Thus the period which began at Portsmouth in 1807 closed in Boston, in 1817, with the death of the eldest born. In that decade Mr. Webster had advanced with great strides from the position of a raw and youthful lawyer in a back country town of New Hampshire. He had reached the highest professional eminence in his own State, and had removed to a wider sphere, where he at once took rank with the best lawyers. He was a leading practitioner in the highest national court. During his two terms in Congress he had become a leader of his party, and had won a solid national reputation. In those years he had rendered conspicuous service to the business interests of the nation, and had established himself as one of the ablest statesmen of the country in matters of finance. He had defined his position on the tariff as a free-trader in theory and a very moderate protectionist when protection was unavoidable, a true representative of the doctrine of the New England Federalists. He had taken up his ground as the champion of specie payments and of the liberal interpretation of the Constitution, which authorized internal improvements. While he had not shrunk from extreme opposition to the administration during the war, he had kept himself entirely clear from the separatist sentiment of New England in the year 1814. He left Congress with a realizing sense of his own growing powers, and, rejoicing in his strength, he turned to his profession and to his new duties in his new home.
THE DARTMOUTH COLLEGE CASE.—MR. WEBSTER AS A LAWYER.

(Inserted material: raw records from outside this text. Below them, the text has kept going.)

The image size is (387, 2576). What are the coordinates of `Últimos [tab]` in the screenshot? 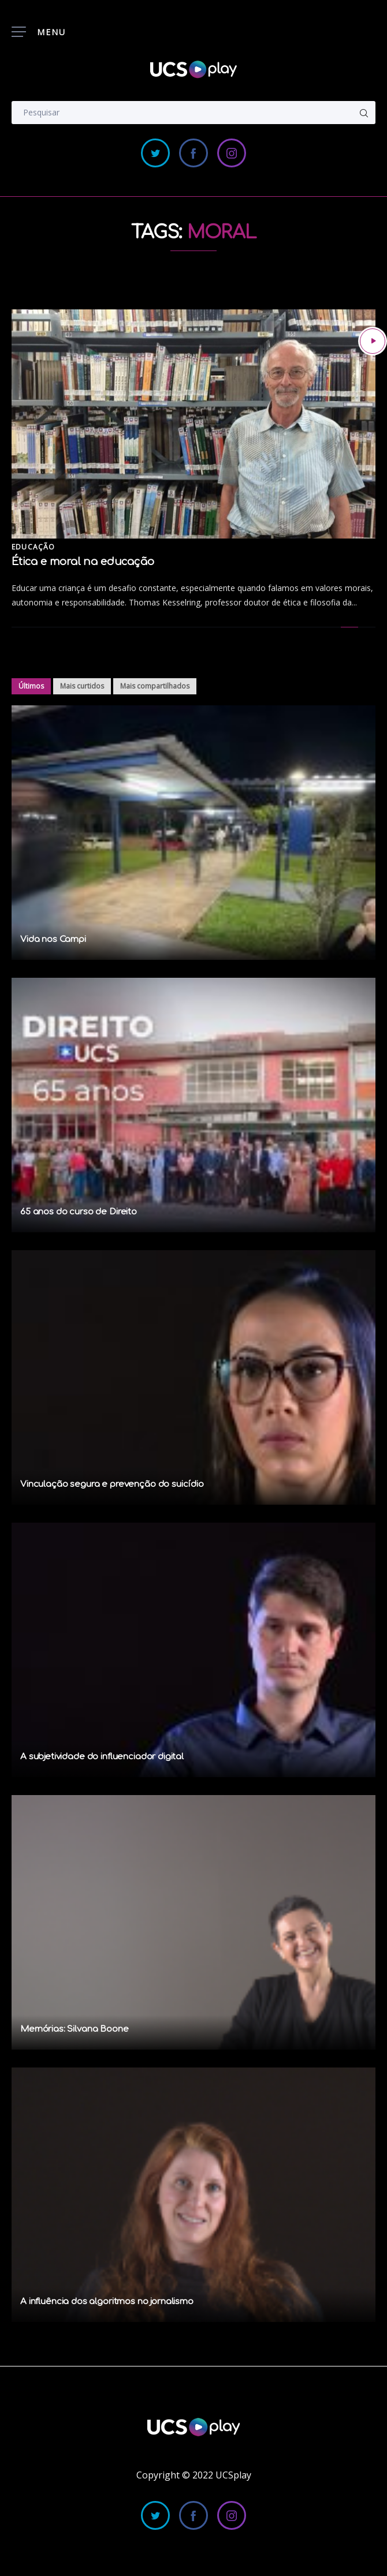 It's located at (31, 686).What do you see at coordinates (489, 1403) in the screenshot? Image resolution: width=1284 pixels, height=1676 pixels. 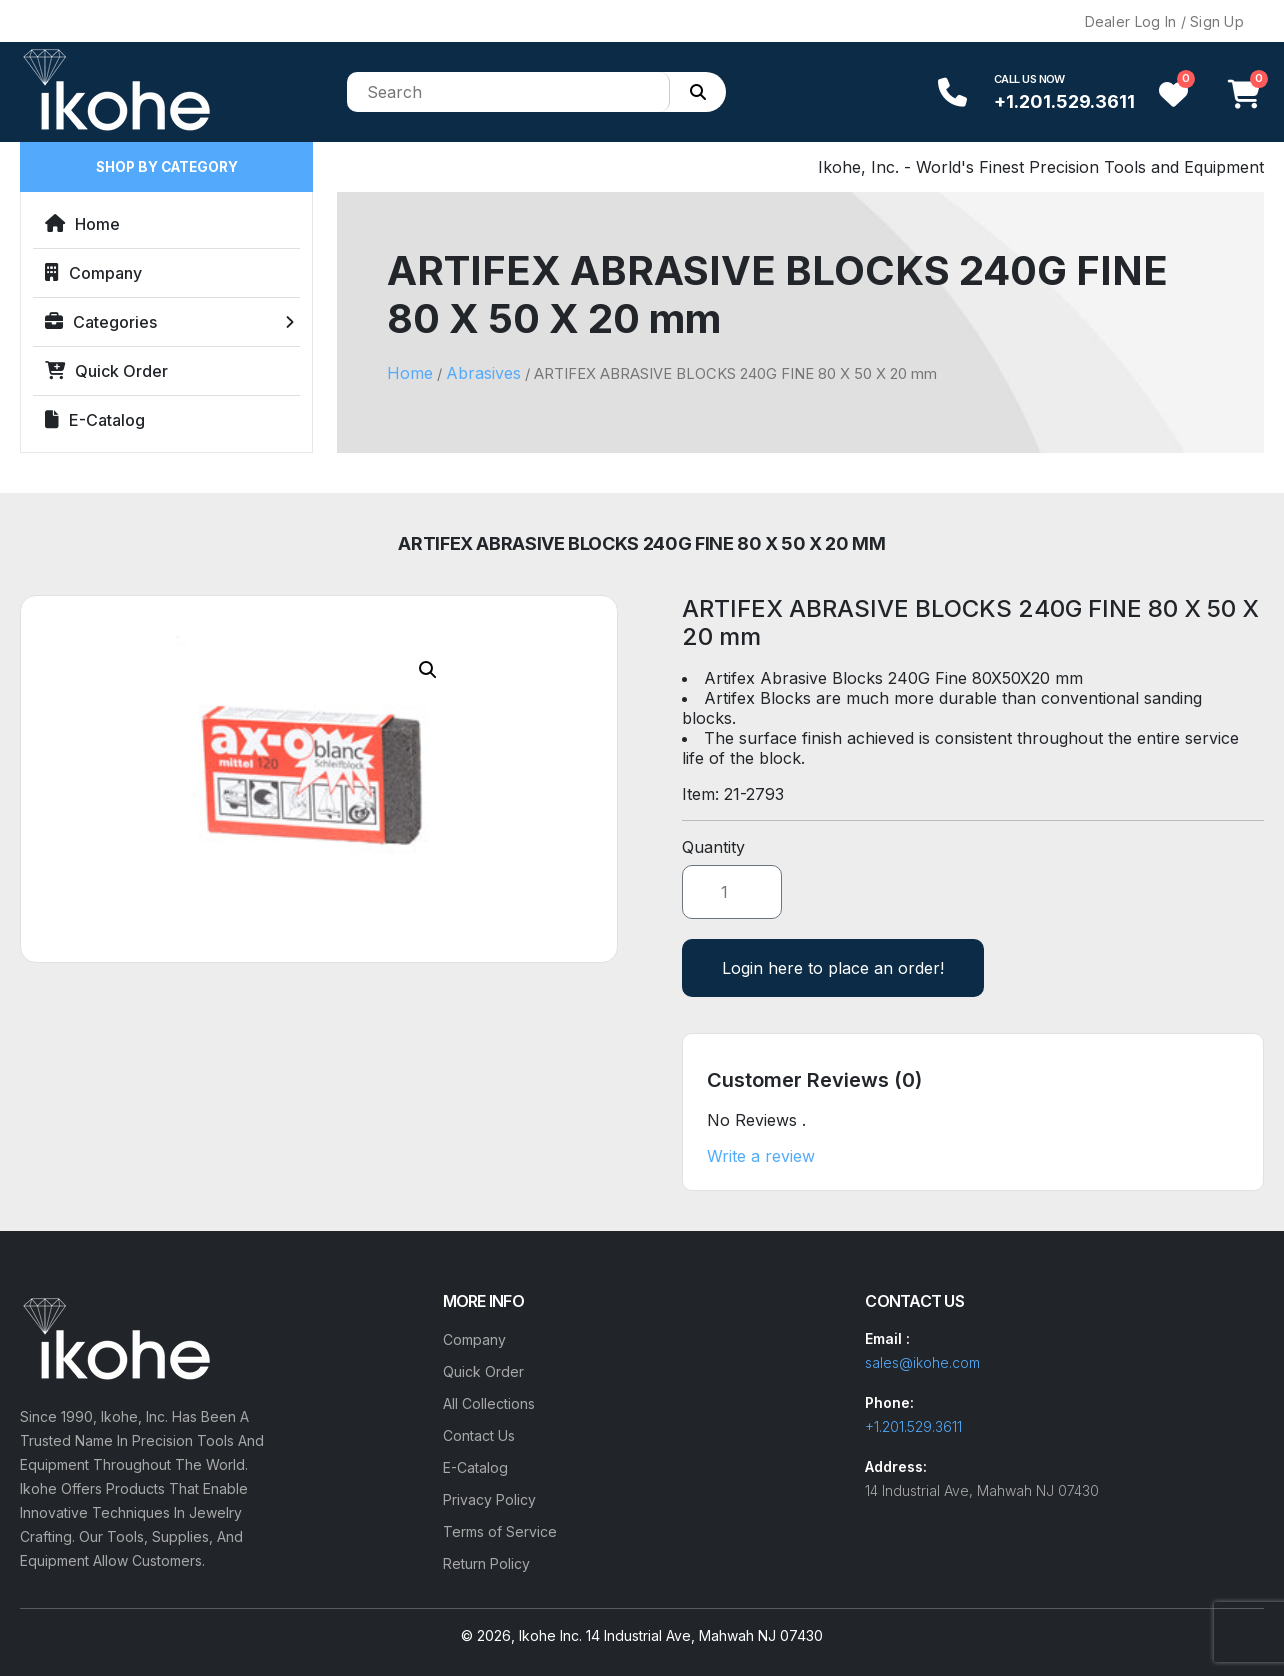 I see `All Collections` at bounding box center [489, 1403].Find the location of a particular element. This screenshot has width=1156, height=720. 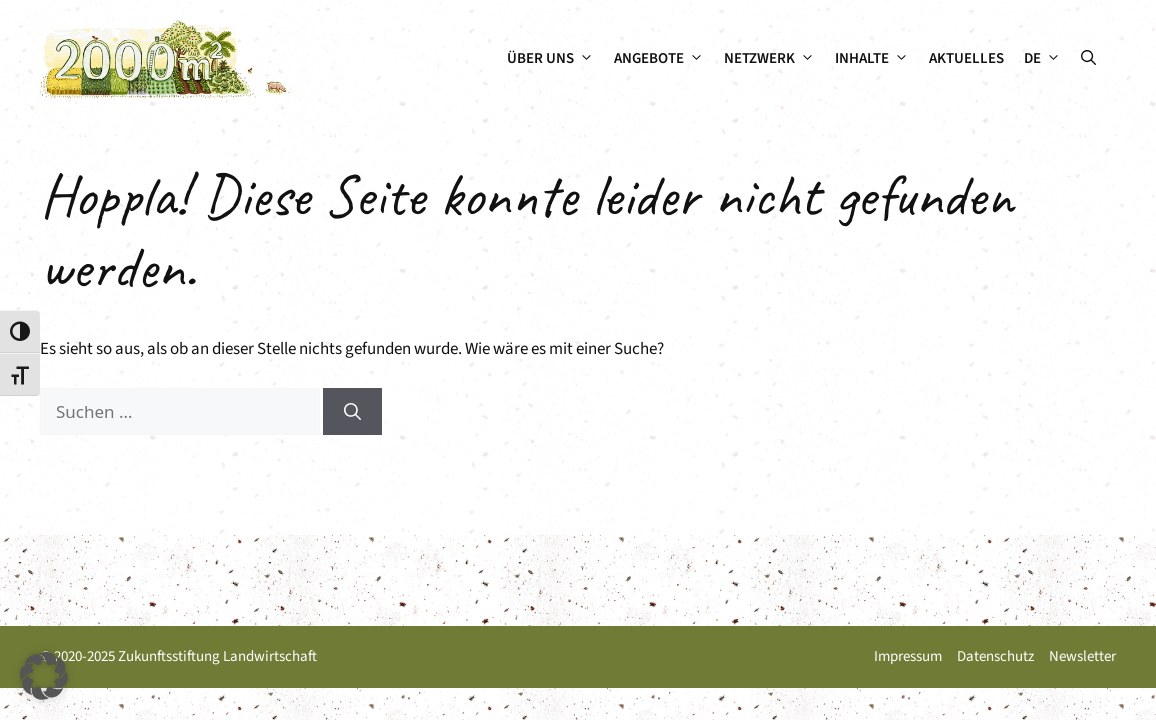

Datenschutz is located at coordinates (995, 656).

There is a vague tradition that when Mr. Webster took up his residence in Boston, some of the worthies of that ancient Puritan town were disposed at first to treat him rather cavalierly and make him understand that because he was great in New Hampshire it did not follow that he was also great in Massachusetts. They found very quickly, however, that it was worse than useless to attempt anything of this sort with a man who, by his mere look and presence whenever he entered a room, drew all eyes to himself and hushed the murmur of conversation. It is certain that Mr. Webster soon found himself the friend and associate of all the agreeable and distinguished men of the town, and that he rapidly acquired that general popularity which, in those days, went with him everywhere. It is also certain that he at once and without effort assumed the highest position at the bar as the recognized equal of its most eminent leaders. With an income increased tenfold and promising still further enlargement, a practice in which one fee probably surpassed the earnings of three months in New Hampshire, with an agreeable society about him, popular abroad, happy and beloved at home, nothing could have been more auspicious than these opening years of his life in Boston.